*** DATA TO EXAMINE Section Begins ***
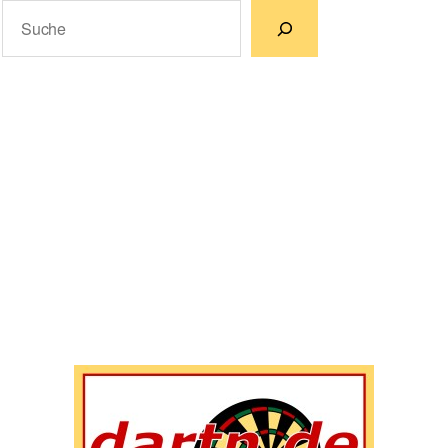
Suchen
Wenn die Ergebnisse der automatischen Vervollständigun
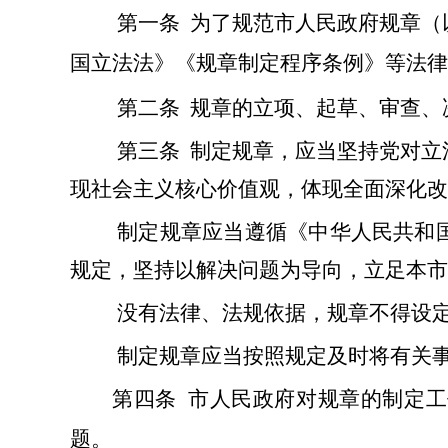
第一条
为了规范市人民政府规章（
国立法法》《规章制定程序条例》等法律
第二条
规章的立项、起草、审查、
第三条
制定规章，应当坚持党对立
现社会主义核心价值观，体现全面深化改
制定规章应当遵循《中华人民共和
规定，坚持以解决问题为导向，立足本市
没有法律、法规依据，规章不得设
制定规章应当按照规定及时将有关
第四条
市人民政府对规章的制定工
题。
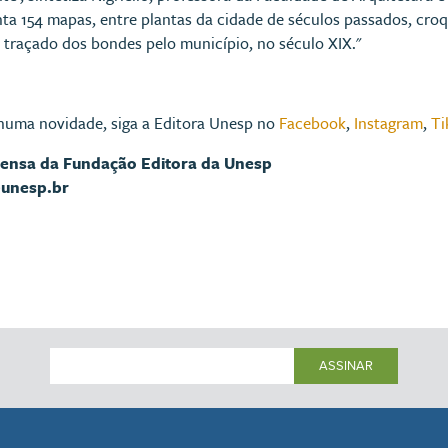
ta 154 mapas, entre plantas da cidade de séculos passados, cro
 traçado dos bondes pelo município, no século XIX."
huma novidade, siga a Editora Unesp no
Facebook
,
Instagram
,
Ti
rensa da Fundação Editora da Unesp
@unesp.br
ASSINAR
*** DATA TO EXAMINE Section Ends ***
## THE TASK
What is needed is an exact output of the records above, with every picture left out.

## RESPONSE TO THIS TASK
Suchen
Wenn die Ergebnisse der automatischen Vervollständigun
第一条
为了规范市人民政府规章（
国立法法》《规章制定程序条例》等法律
第二条
规章的立项、起草、审查、
第三条
制定规章，应当坚持党对立
现社会主义核心价值观，体现全面深化改
制定规章应当遵循《中华人民共和
规定，坚持以解决问题为导向，立足本市
没有法律、法规依据，规章不得设
制定规章应当按照规定及时将有关
第四条
市人民政府对规章的制定工
题。
ta 154 mapas, entre plantas da cidade de séculos passados, cro
 traçado dos bondes pelo município, no século XIX."
huma novidade, siga a Editora Unesp no
Facebook
,
Instagram
,
Ti
rensa da Fundação Editora da Unesp
@unesp.br
ASSINAR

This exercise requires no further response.